Best practice 11.1 – Decouple storage from compute - Data Analytics Lens

Best practice 11.1 – Decouple storage from compute

It’s common for data assets to grow exponentially year over year. However, your compute needs might not grow at the same rate. Decoupling storage from compute allows you to manage the cost of storage and compute separately, and implement different cost optimization features to minimize cost.

Suggestion 11.1.1 – Use services that decouple compute from storage

Services that allow independent scaling of storage and compute allow for greater flexibility when handling workloads. This means when your workload is compute intensive you do not need to deploy a large storage array to meet the compute power for running your workload.

Suggestion 11.1.2 – Use Amazon Redshift RA3 instances types

Amazon Redshift RA3 instance types support the ability to decouple the compute and storage.
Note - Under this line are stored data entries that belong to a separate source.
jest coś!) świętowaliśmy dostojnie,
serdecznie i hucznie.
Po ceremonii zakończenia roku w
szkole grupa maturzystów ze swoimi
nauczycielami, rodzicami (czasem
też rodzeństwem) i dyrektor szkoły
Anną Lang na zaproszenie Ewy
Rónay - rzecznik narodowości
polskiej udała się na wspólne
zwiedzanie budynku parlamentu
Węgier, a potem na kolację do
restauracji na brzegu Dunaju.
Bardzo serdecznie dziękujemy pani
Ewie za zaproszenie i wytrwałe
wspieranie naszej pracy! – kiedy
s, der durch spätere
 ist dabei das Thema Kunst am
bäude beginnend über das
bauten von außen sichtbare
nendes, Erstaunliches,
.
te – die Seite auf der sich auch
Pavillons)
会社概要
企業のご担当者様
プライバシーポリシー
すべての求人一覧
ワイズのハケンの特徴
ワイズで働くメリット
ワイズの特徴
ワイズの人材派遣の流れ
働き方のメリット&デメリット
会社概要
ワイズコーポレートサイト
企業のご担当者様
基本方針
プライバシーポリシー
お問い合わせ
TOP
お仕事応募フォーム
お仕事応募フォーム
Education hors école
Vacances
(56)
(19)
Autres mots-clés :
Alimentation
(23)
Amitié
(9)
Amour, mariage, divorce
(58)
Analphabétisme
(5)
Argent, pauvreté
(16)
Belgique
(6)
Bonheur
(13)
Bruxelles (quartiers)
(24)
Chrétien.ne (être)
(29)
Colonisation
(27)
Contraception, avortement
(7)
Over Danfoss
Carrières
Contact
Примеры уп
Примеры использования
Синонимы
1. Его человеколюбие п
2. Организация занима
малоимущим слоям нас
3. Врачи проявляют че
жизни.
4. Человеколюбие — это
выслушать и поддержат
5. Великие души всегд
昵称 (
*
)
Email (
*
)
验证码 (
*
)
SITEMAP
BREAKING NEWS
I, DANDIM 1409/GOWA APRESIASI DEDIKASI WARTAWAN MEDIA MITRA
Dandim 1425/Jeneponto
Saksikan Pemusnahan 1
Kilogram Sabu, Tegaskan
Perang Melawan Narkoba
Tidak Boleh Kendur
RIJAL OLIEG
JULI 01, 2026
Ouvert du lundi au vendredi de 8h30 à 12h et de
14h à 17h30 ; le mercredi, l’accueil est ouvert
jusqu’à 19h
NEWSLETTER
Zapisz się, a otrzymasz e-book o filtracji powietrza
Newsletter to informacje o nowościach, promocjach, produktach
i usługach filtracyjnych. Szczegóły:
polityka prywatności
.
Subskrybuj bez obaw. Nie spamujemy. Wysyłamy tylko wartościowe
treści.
This allows your Amazon Redshift storage to scale independently from your compute resources, which improves cost efficiencies for your data warehousing workloads.

Suggestion 11.1.3 – Use a decoupled file system for Big Data workloads

The EMR file system (EMRFS) is an implementation of HDFS that all Amazon EMR clusters use for reading and writing regular files from Amazon EMR directly to Amazon S3. By using EMRFS, your organization is only charged for the storage used, rather than paying for overprovisioned and underutilized HDFS EBS storage.

Suggestion 11.1.4 – Use Amazon S3 Select and Amazon S3 Glacier Select to reduce data retrieval

Amazon S3 Select and Amazon S3 Glacier Select allow applications to retrieve only a subset of data from an object by using simple SQL expressions. This reduces the overall amount of information that has been requested and reduces downstream data duplication.